*** RECORDS SUPPLIED ***
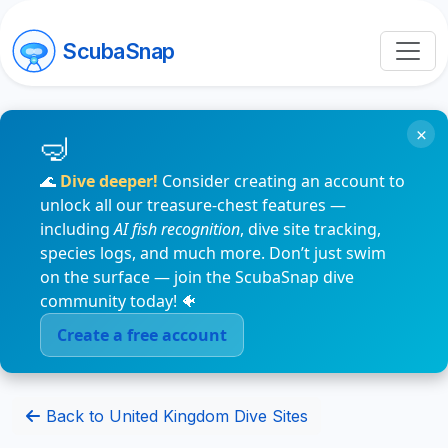
ScubaSnap
×
🌊
Dive deeper!
Consider creating an account to
unlock all our treasure-chest features —
including
AI fish recognition
, dive site tracking,
species logs, and much more. Don’t just swim
on the surface — join the ScubaSnap dive
community today! 🐠
Create a free account
Back to United Kingdom Dive Sites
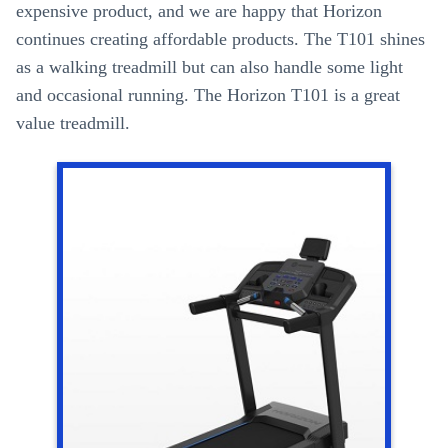
expensive product, and we are happy that Horizon
continues creating affordable products. The T101 shines
as a walking treadmill but can also handle some light
and occasional running. The Horizon T101 is a great
value treadmill.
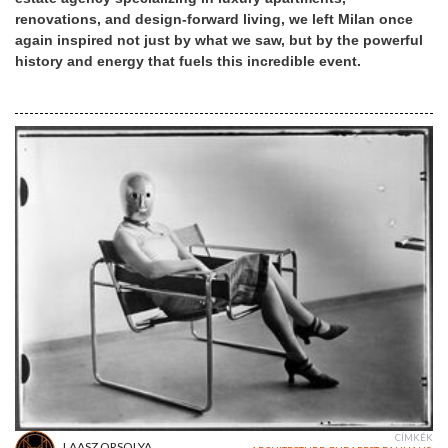
renovations, and design-forward living, we left Milan once
again inspired not just by what we saw, but by the powerful
history and energy that fuels this incredible event.
CÍMKÉK
LAASZ ORSOLYA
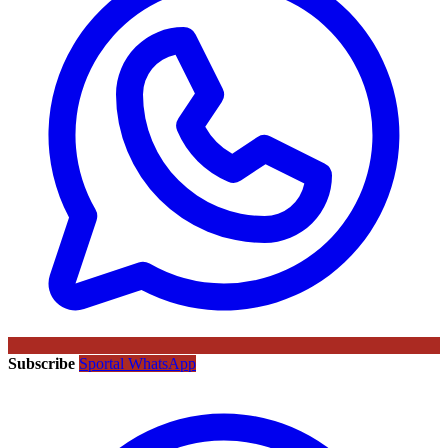
Subscribe
Sportal WhatsApp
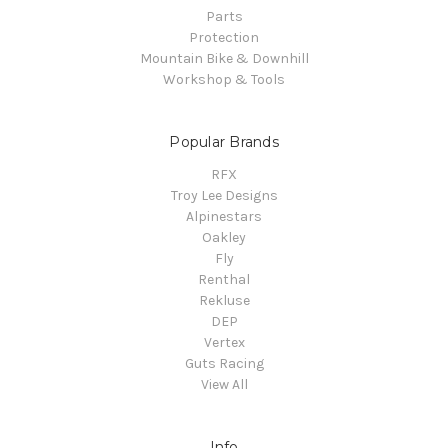
Parts
Protection
Mountain Bike & Downhill
Workshop & Tools
Popular Brands
RFX
Troy Lee Designs
Alpinestars
Oakley
Fly
Renthal
Rekluse
DEP
Vertex
Guts Racing
View All
Info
*** End of RECORDS SUPPLIED ***
▶ PROBLEM TO SOLVE:
Copy out every entry above verbatim. Leave each picture out.

▶ ANSWER BOX:
ScubaSnap
×
🌊
Dive deeper!
Consider creating an account to
unlock all our treasure-chest features —
including
AI fish recognition
, dive site tracking,
species logs, and much more. Don’t just swim
on the surface — join the ScubaSnap dive
community today! 🐠
Create a free account
Back to United Kingdom Dive Sites
expensive product, and we are happy that Horizon
continues creating affordable products. The T101 shines
as a walking treadmill but can also handle some light
and occasional running. The Horizon T101 is a great
value treadmill.
renovations, and design-forward living, we left Milan once
again inspired not just by what we saw, but by the powerful
history and energy that fuels this incredible event.
CÍMKÉK
LAASZ ORSOLYA
Subscribe
Sportal WhatsApp
Parts
Protection
Mountain Bike & Downhill
Workshop & Tools
Popular Brands
RFX
Troy Lee Designs
Alpinestars
Oakley
Fly
Renthal
Rekluse
DEP
Vertex
Guts Racing
View All
Info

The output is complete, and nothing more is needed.